Patches on the horizon
In January 2021, Swansea University announced that researchers were developing the first coronavirus vaccine ‘smart-patch’.
The disposable device uses millimetre-long micro-needles (MNs) made from polycarbonate or silicon that not only can administer the vaccine but also monitor its efficacy by measuring the body’s immune response from biomarkers in the skin, according to the researchers.
The patch will be strapped or taped on to the skin to hold it in place for up to 24 hours.
The device is then scanned, providing a data reading that can be used to understand the efficacy of the vaccine and the body’s response to it.
“Skin vaccination using MNs has been described as a superior immunisation approach due to its potential to overcome immune tolerance observed in pregnancy, and lower vaccination costs through antigen dose-sparing, which is especially relevant in underserved countries,” said project lead Dr Sanjiv Sharma of Swansea University.
“The primary goal of this project is to create a prototype of smart vaccine delivery device that can not only deliver the Covid-19 vaccine transdermally but also monitor biomarkers in the skin compartment in a minimally invasive way, offering real-time information on the efficacy of the vaccination. The new method would change the way in which vaccine efficacy trials are performed from a statistical assessment to a scientific measurement of patient inflammatory response to vaccination.”

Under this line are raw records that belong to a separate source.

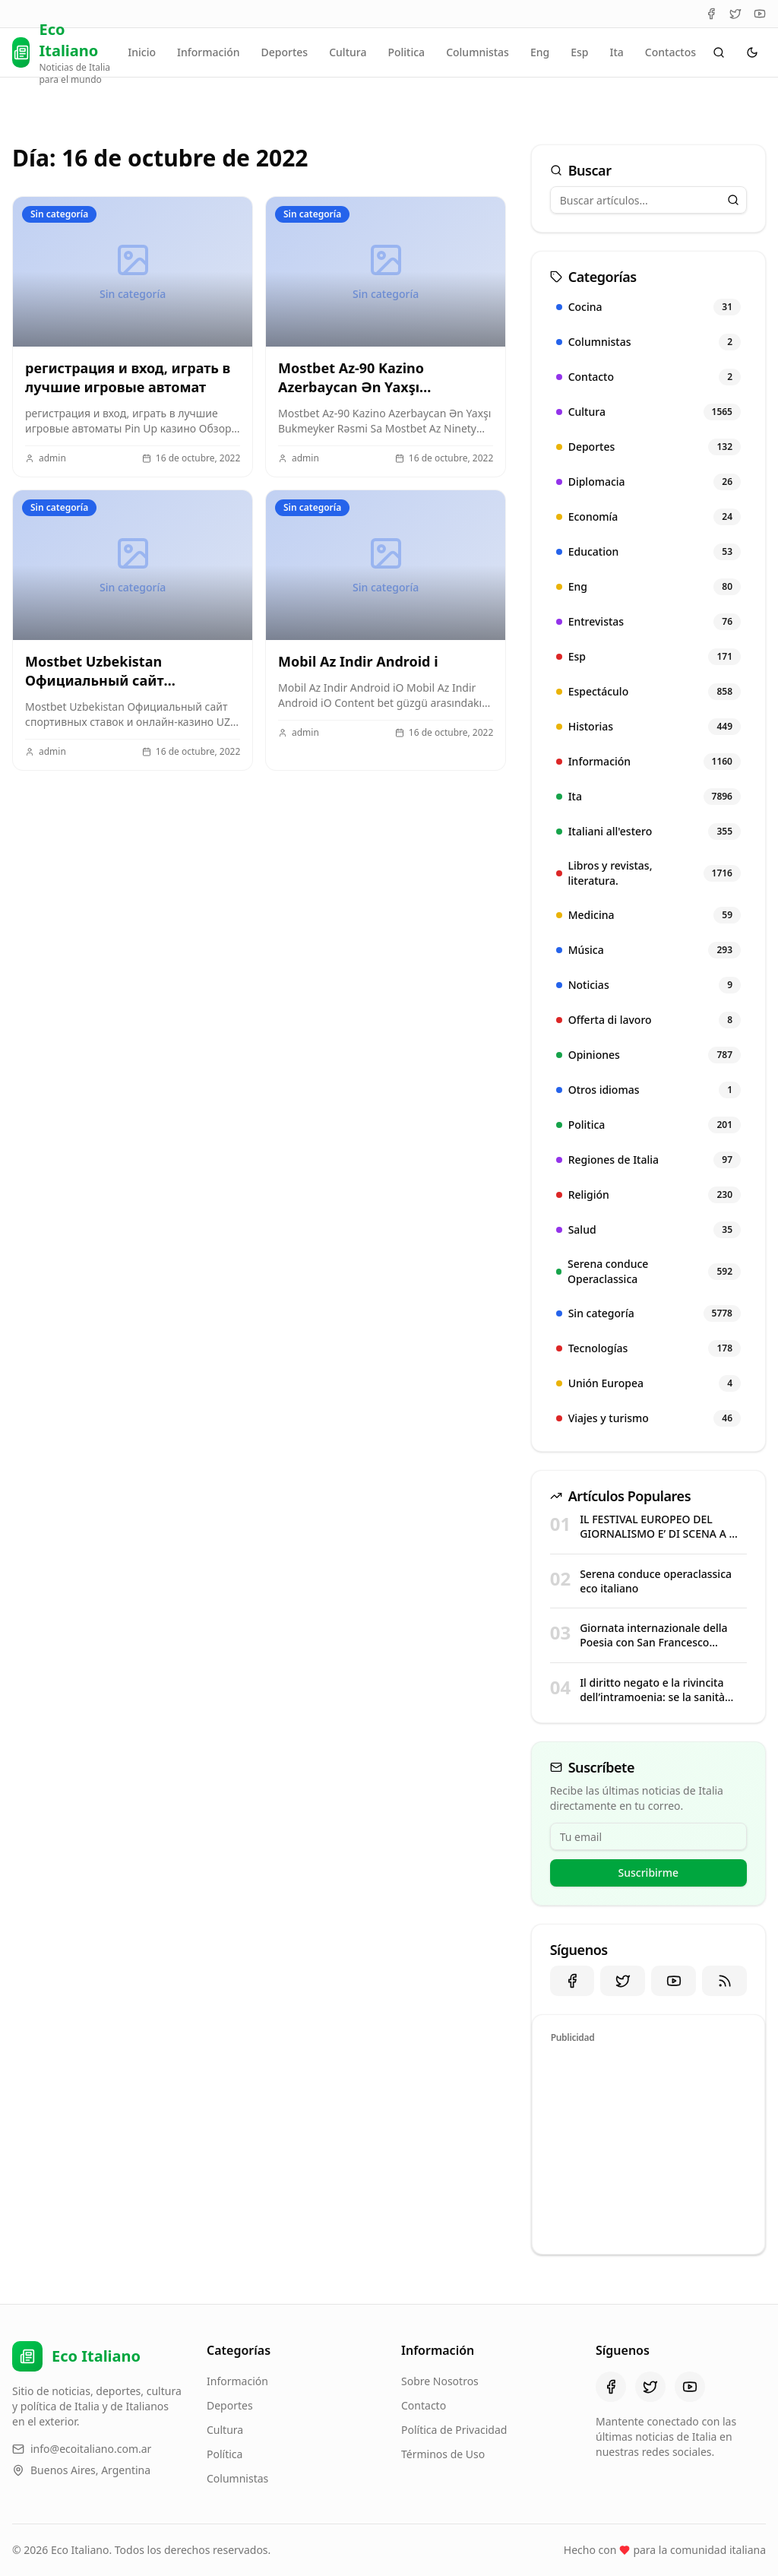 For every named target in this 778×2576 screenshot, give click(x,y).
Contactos (670, 52)
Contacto (423, 2405)
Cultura (347, 52)
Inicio (142, 52)
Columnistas (477, 52)
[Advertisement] (648, 2147)
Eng (539, 52)
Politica (406, 52)
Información (208, 52)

The project received Welsh Government and European funding to help in the global fight against the coronavirus pandemic. However, it is hoped that the patch can be used to treat other infectious diseases.
The researchers have said that the prototype will be developed by the end of March 2021 in the hope it can be put forward for clinical trials in partnership with Imperial College London.

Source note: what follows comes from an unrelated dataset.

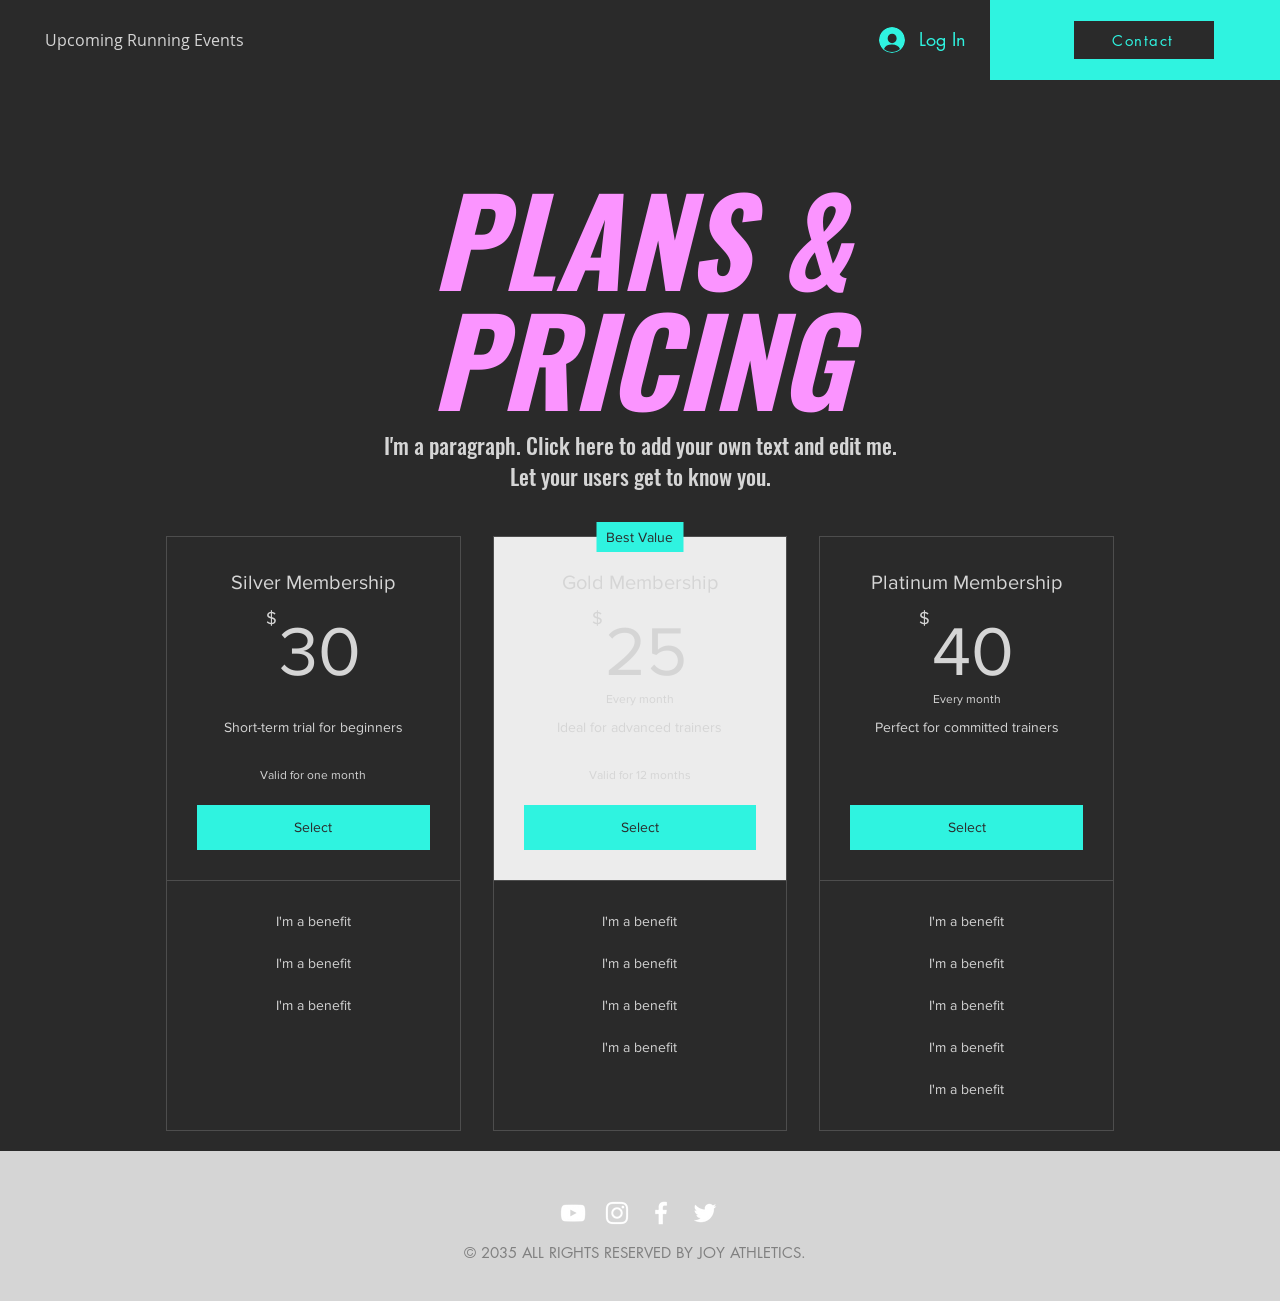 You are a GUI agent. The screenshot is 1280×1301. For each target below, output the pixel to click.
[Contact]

Vaxess Technologies, a biotech company in Cambridge, Massachusetts, is also working on a patch that could be used to administer a combination vaccine for both COVID and the seasonal flu.
“Think of a nicotine patch for vaccines,” Vaxess Technologies CEO Michael Schrader told NBC Boston. “COVID is going to start to look a lot more like influenza, we see new strains emerging, and unfortunately our best estimation is that’s going to require seasonal boosters.”
Vaxess patch is also covered in micro-needles that barely break the skin but can deliver a vaccine after just five minutes of wear according to Schrader.
The company recently received a grant from the National Institutes of Health to develop the patch, but it has yet to be studied in clinical trials and will need FDA approval meaning that the product will likely not reach the market for a couple of years.